В иллюзии общения все чаще участвуют неодушевленные предметы, технические медиумы. Двадцать лет назад последние могикане европейской авторской режиссуры, от Годара до Вендерса, превратили ускользающую природу кино в метафору распадающегося мира, где оригинал давно потерян в веренице чередующихся копий. Сегодня метафора превратилась в норму повседневности. Соломенная вдова из конкурсного румынского фильма "Жизнь по почте" (режиссер Мариус Теодор Барна) общается с мужем-эмигрантом через видеоэкран. Толстое стекло Берлинской телебашни разделяет влюбленную пару в немецкой ленте "Мойщик окон" (режиссер Вайт Хелмер, конкурс). Женщина-фотограф и русский пианист из канадской картины "Не в такт" (режиссер Карет Линне, конкурс) разыгрывают псевдоэротическую пантомиму под музыку Скрябина, однако главным победителем в любовной игре оказывается фотоаппарат, нащелкавший сенсационные изображения голого музыканта за роялем.

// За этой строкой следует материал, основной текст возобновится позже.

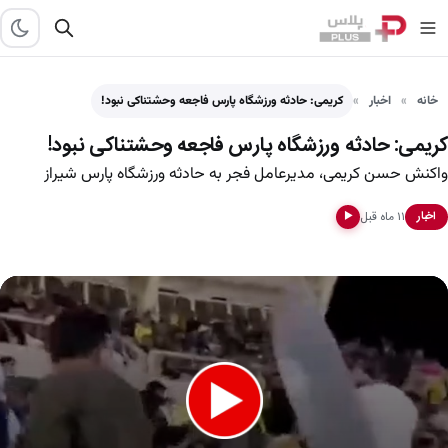
خانه
اخبار
کریمی: حادثه ورزشگاه پارس فاجعه وحشتناکی نبود!
کریمی: حادثه ورزشگاه پارس فاجعه وحشتناکی نبود!
واکنش حسن کریمی، مدیرعامل فجر به حادثه ورزشگاه پارس شیراز
۱۱ ماه قبل
اخبار
▶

И наоборот — моментальный снимок, сделанный вокзальным фотографом во французской картине "Deus ex machina" (режиссер Винсент Мейран, конкурс) спасает красавицу от домогательств местного жиголо. Название французской картины стоит читать ровно в обратном смысле. Как и во многих других коротких фильмах фестиваля, жизнь в ней уподоблена вокзалу с его текучкой лиц и маршрутов, а кино — божеству-соглядатаю, не способному справиться с собственным всемогуществом. "Бог из машины" по-прежнему знает все, но отныне ни во что не вмешивается.